Type: | Package |
Title: | United States Copyright Office Product Management Division SR Audit Data Dataset Cleaning Algorithms |
Version: | 1.0.3 |
Author: | Frederick Liu [aut, cre] |
Maintainer: | Frederick Liu <sliu85@u.rochester.edu> |
Description: | Intended to be used by the United States Copyright Office Product Management Division Business Analysts. Include algorithms for the United States Copyright Office Product Management Division SR Audit Data dataset. The algorithm takes in the SR Audit Data excel file and reformat the spreadsheet such that the values and variables fit the format of the online database.
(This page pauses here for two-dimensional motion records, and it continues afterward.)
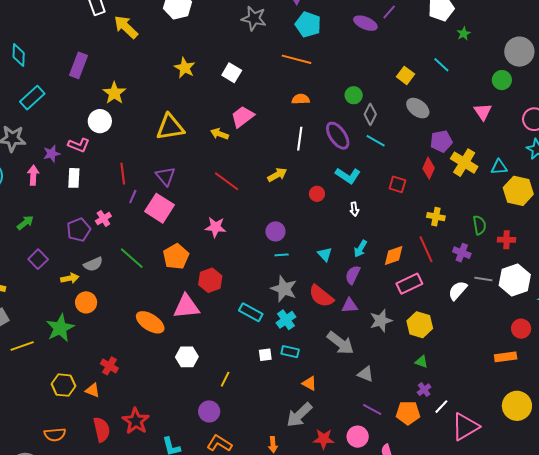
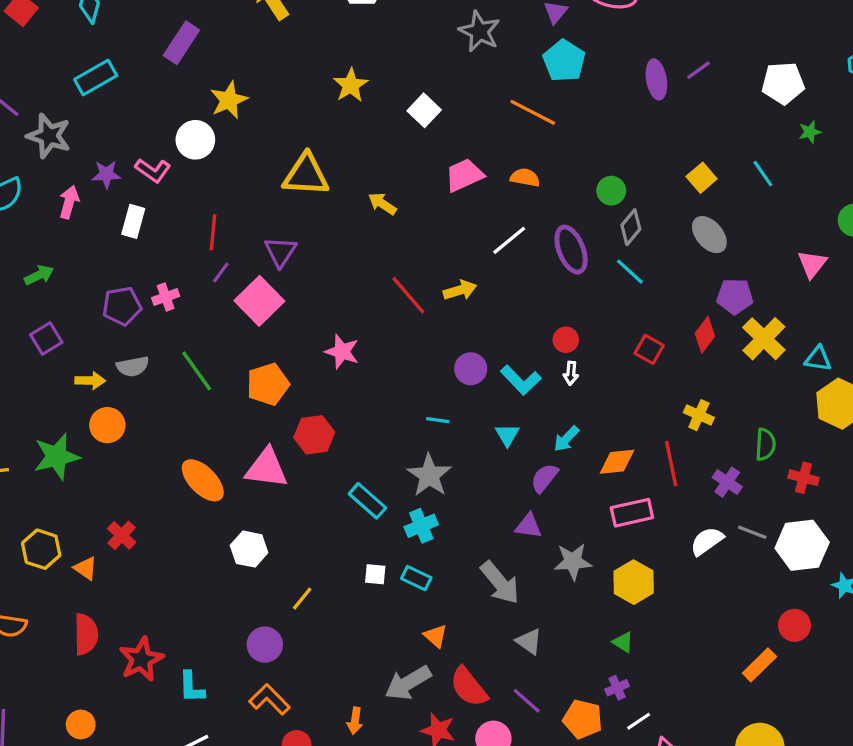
purple ellipse: (365, 23) -> (656, 79), turned 45
pink trapezoid: (242, 117) -> (464, 175), moved
white line: (300, 139) -> (509, 240), turned 30
cyan L-shape: (348, 176) -> (521, 380), moved
red line: (227, 181) -> (408, 295), moved
red circle: (317, 194) -> (566, 340), moved
purple circle: (275, 231) -> (471, 369), moved
red semicircle: (321, 296) -> (469, 687), moved
orange rectangle: (506, 357) -> (759, 665), turned -50
red star: (136, 421) -> (141, 659), moved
Support functions in this package include clean_str(), which cleans instances of variable AUDIT_LOG; clean_data_to_excel(), which cleans and output the reorganized SR Audit Data dataset in excel format; clean_data_to_dataframe(), which cleans and stores the reorganized SR Audit Data data set to a data frame; format_from_excel(), which reads in the outputted excel file from the clean_data_to_excel() function and formats and returns the data as a dictionary that uses FIELD types as keys and NON-FIELD types as the values of those keys. format_from_dataframe(), which reads in the outputted data frame from the clean_data_to_dataframe() function and formats and returns the data as a dictionary that uses FIELD types as keys and NON-FIELD types as the values of those keys; support_function(), which takes in the dictionary outputted either from the format_from_dataframe() or format_from_excel() function and returns the data as a formatted data frame according to the original U.S. Copyright Office SR Audit Data online database. The main function of this package is clean_format_all(), which takes in an excel file and returns the formatted data into a new excel and text file according to the format from the U.S. Copyright Office SR Audit Data online database. |
License: | GPL-2 | GPL-3 [expanded from: GPL (≥ 2)] |
Encoding: | UTF-8 |
Depends: | R (≥ 3.4.0), stringr, openxlsx, readxl |
NeedsCompilation: | no |
Packaged: | 2022-06-07 21:32:46 UTC; frederickliu |
Repository: | CRAN |
Date/Publication: | 2022-06-09 08:20:02 UTC |
Helper Function
Description
Cleans and output the reorganized SR Audit Data dataset into a data frame
Usage
clean_data_to_dataframe(filename)
Arguments
filename |
Input name of the .xlsx file |
Value
Returns a dataframe that includes the cleaned data.
Examples
## Not run:
## Read in the original excel file
filename = "data.xlsx"
clean_data_to_dataframe(filename)
## End(Not run)
Helper Function
Description
Cleans and output the reorganized SR Audit Data dataset in .xlsx format
Usage
clean_data_to_excel(filename)
Arguments
filename |
Input name of the .xlsx file |
Value
Returns an excel sheet that includes the cleaned data.
Examples
## Not run:
filename = "data.xlsx"
clean_data_to_excel(filename)
## End(Not run)
Main Function
Description
Takes in a .xlsx file and returns the formatted data into a new .xlsx and .txt file according to the format of the U.S. Copyright Office SR Audit Data online database.
Usage
clean_format_all(excelfile)
Arguments
excelfile |
Input the original raw SR Audit Data spreadsheet |
Value
Returns an excel sheet and text file that includes the cleaned and formatted data that are congruent to the format of the U.S. Copyright Office SR Audit Data online database.
Examples
#This is the main function. Users should be only using this function for data cleaning.
## Not run:
filename = "data.xlsx"
clean_format_all(excelfile)
## End(Not run)
Helper Function
Description
Cleans instances of variable AUDIT_LOG from the U.S. Copyright Office SR Audit Data spreadsheet
Usage
clean_str(str)
Arguments
str |
Input an instance value from variable AUDIT_LOG |
Value
Returns a cleaned string version of an instance from variable AUDIT_LOG.
Examples
str = "2*J15*Owner2*L12*LAAS2*K10*2*C110*SR_STAT_ID2*N14*Open2*O16*Closed"
clean_str(str)
Helper Function
Description
Reads in the outputted data frame from the clean_data_to_dataframe function and formats and returns the data as a dictionary that uses FIELD types as keys and NON-FIELD types as the values of those keys
Usage
format_from_dataframe(dataframedata)
Arguments
dataframedata |
Input the cleaned .xlsx sheet outputted from the function clean_data_to_dataframe |
Value
Returns a vector dictionary that contains the formatted version of the cleaned data.
Examples
## Not run:
filename = "data.xlsx"
dataframedata = clean_data_to_dataframe(filename)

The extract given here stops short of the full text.